Эта система переводов из «Божьего» в «Исторический» мир и обратно отрабатывается окончательно на третьем круге и разрешающим ее противоречия звеном оказывается «бой конноборца со змеем», который осознается в «Художнике» «НРП» как «боренья с самим собой», а в центре «СЮЖ» получает разрешение в виде «Сказки». В книге «КР» этот бой уже снят везде, кроме «Нобелевской премии», где поэт сам оказывается «как зверь в загоне». В связи с этим центральным «боем» Пастернака интересны стихотворения Н. Гумилева 1921 г. «Дракон» и «Память» («Душа»), ранее не рассматривавшиеся в одном ряду со «Сказкой» Пастернака, как и стихотворение «Георгий» (1918) М. Цветаевой (о литературе по «Сказке» см. [Баевский 1993, 107–113]), а также кантата М. Кузмина «Святой Георгий» (1917). «Дракон» Гумилева раскрывает, почему после «Сказки» в «СЮЖ» оказывается «Август» Преображения, ср.: И когда, без слов, без движенья, Взором жрец его вновь спросил О рожденье, преображенье И конце первозданных сил, Переливы чешуй далече Озарили уступы круч, Точно голос нечеловечий, Превращенный из звука в луч. Дракон у Пастернака также «рассевает свет» (Пламенем из зева Рассевал он свет), а в «Августе» появляется уже «преображенный» после «боя» свет без пламени, который звучит как чей-то голос: То прежний голос мой провидческий Звучал, не тронутый распадом. Это «голос» прежней «неслыханной веры» поэта, обретший «неслыханную простоту».
Пересечение тем Георгия и Христа особенно отчетливо прописано в кантате М. Кузмина «Святой Георгий» (ср. вопрос Девы и ответ Всадника: — Не светлый ли облак тебя принес? / — Меня прислал Господь Христос), здесь же обнаруживаются и основные цвета иконы «Чудо Георгия о змие» — белый и красный, которые затем станут основными в романе «ДЖ» (См. 3.5).
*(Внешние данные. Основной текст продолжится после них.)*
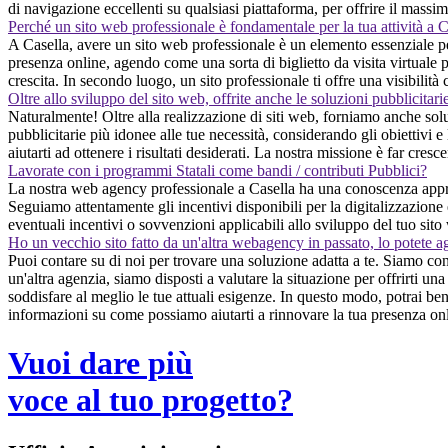
di navigazione eccellenti su qualsiasi piattaforma, per offrire il massi
Perché un sito web professionale è fondamentale per la tua attività a C
A Casella, avere un sito web professionale è un elemento essenziale per 
presenza online, agendo come una sorta di biglietto da visita virtuale 
crescita. In secondo luogo, un sito professionale ti offre una visibilità
Oltre allo sviluppo del sito web, offrite anche le soluzioni pubblicitari
Naturalmente! Oltre alla realizzazione di siti web, forniamo anche solu
pubblicitarie più idonee alle tue necessità, considerando gli obiettivi 
aiutarti ad ottenere i risultati desiderati. La nostra missione è far cres
Lavorate con i programmi Statali come bandi / contributi Pubblici?
La nostra web agency professionale a Casella ha una conoscenza approfon
Seguiamo attentamente gli incentivi disponibili per la digitalizzazione e
eventuali incentivi o sovvenzioni applicabili allo sviluppo del tuo sit
Ho un vecchio sito fatto da un'altra webagency in passato, lo potete a
Puoi contare su di noi per trovare una soluzione adatta a te. Siamo co
un'altra agenzia, siamo disposti a valutare la situazione per offrirti
soddisfare al meglio le tue attuali esigenze. In questo modo, potrai ben
informazioni su come possiamo aiutarti a rinnovare la tua presenza onli
Vuoi dare più
voce al tuo progetto?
Ср. у Кузмина: Светлое трисолнечного света зерцало, Ты, в котором благодать промерцала, Белый Георгий ! <… > Сладчайший Георгий, Победительнейший Георгий, Краснейший Георгий, Слава тебе! (краснейший также здесь может означать и ‘прекраснейший’).
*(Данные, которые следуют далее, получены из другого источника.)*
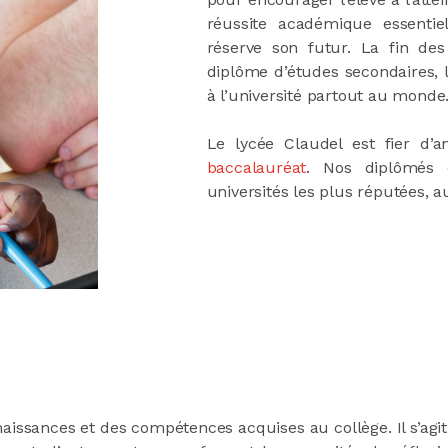
réussite académique essentie
réserve son futur. La fin de
diplôme d’études secondaires, l
à l’université partout au monde
Le lycée Claudel est fier d
baccalauréat
. Nos diplômés 
universités les plus réputées, a
aissances et des compétences acquises au collège. Il s’agit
Стихотворение же «Память» («Душа») Н. Гумилева обнаруживает несколько символических пересечений с идеей «роста» Пастернака: Только змеи сбрасывают кожи, Чтоб душа старела и росла. Здесь путь «памяти-души» в «росте» олицетворяется как раз в образе св. Георгия, а путь Георгия сливается с Млечным Путем: Это Млечный Путь расцвел нежданно Садом ослепительных планет. В идиостиле Пастернака идея «роста» имеет ту же символическую потенцию «сбрасывания кож» и «обнажения души» (ср. в «ВП», где у ищущих «своего мальчика» людей с голосов и с души спущена и ободрана кожа [4, 91]); на большого извивающегося вверх Дракона похожи круги его эволюции: оставляемые поэтом позади круги подобны сброшенной «коже» растущего дракона, хранящего в памяти при «сбрасывании» весь ход своей эволюции. Ибо, по меткому замечанию И. Бродского [1992, 233], «бредовые существа», пришедшие из мифологии, — «суть наши автопортреты в том смысле, что в них выражается генетическая память вида об эволюции». Поэт же «прежде всего узнает себя в Драконе, а не в св. Георгии» [Там же, 234]. Млечный Путь у Пастернака после «преображения» обнаруживается в заключающем «СЮЖ» стихотворении «Гефсиманский сад», где и открывается путь в вечность, но уже без противоборства и без огня и меча. Сам же Гефсиманский сад удивительно похож на сад «Начальной поры» поэта — сад «расцветших миров» — «ослепительных планет».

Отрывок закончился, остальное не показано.